In Press, 1995, Transplantation Proceedings copyright by Appleton and Lange.

Protocol Core Biopsy as Intermediate Efficacy End-Point in Chronic Kidney Allograft Rejection

Serdar Yilmaz*, Eero Taskinen, Pekka Häyry

Helena Isoniemi Transplantation Laboratory, PO Box 21 (Haartmaninkatu 3), FIN-00014 University of Helsinki, Finland and *Division Transplantation, Department of Surgery, Ohio State University, Columbus, OH

Telefax of corresponding author: +358-0-2411 227

Life table statistics to demonstrate the impact of a new drug regimen on chronic allograft failure, require 5-10 years to reach significance even with a large number of patients. This time period is definitely marginal, if not too long, to develop a new molecule for a drug. Therefore, there is significant interest to generate new end-points, intermediate efficacy end-points, which would signify later chronic rejection of the transplant. Until now, no such end-points have been available.

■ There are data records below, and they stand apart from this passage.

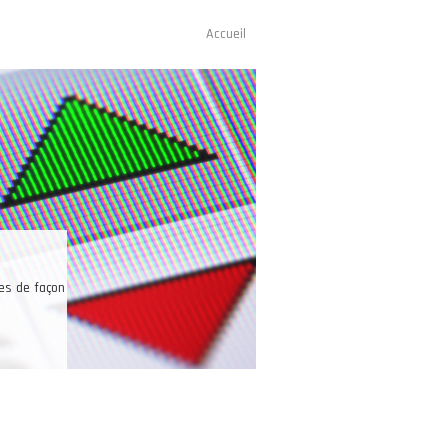
Accueil
Navigation
principale
Une bonne raison pour trader les
Les investisseurs peuvent trader sur un seul et même compte l
marchés ainsi que sur le pétrole, l’or, l’argent, le café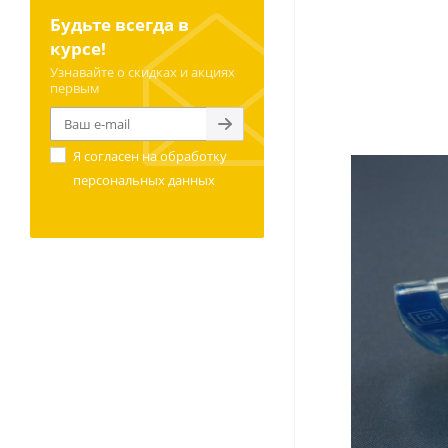
Будьте всегда в
курсе!
Узнавайте о скидках и акциях
первым
Я согласен на
обработку
персональных данных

Chronic rejection is both a clinical and histopathological diagnosis. In two recent consensus conferences, the first one in Kiruna, Sweden [1] and the next one in Palo Alto, CA [2], chronic renal allograft rejection has been defined as progressively declining transplant function three months after the transplantation or later, with compatible biopsy histology. This emphasizes the role of biopsies in the diagnosis of chronic rejection.

 

Histopathology and differential diagnosis

The first histological presentation of chronic rejection in a kidney transplant, derives from David Hume and his associates in 1955 [3] and by Porter et al. in 1963 and 1967 [4, 5]. Their description is so complete that only minor additions have been made since then.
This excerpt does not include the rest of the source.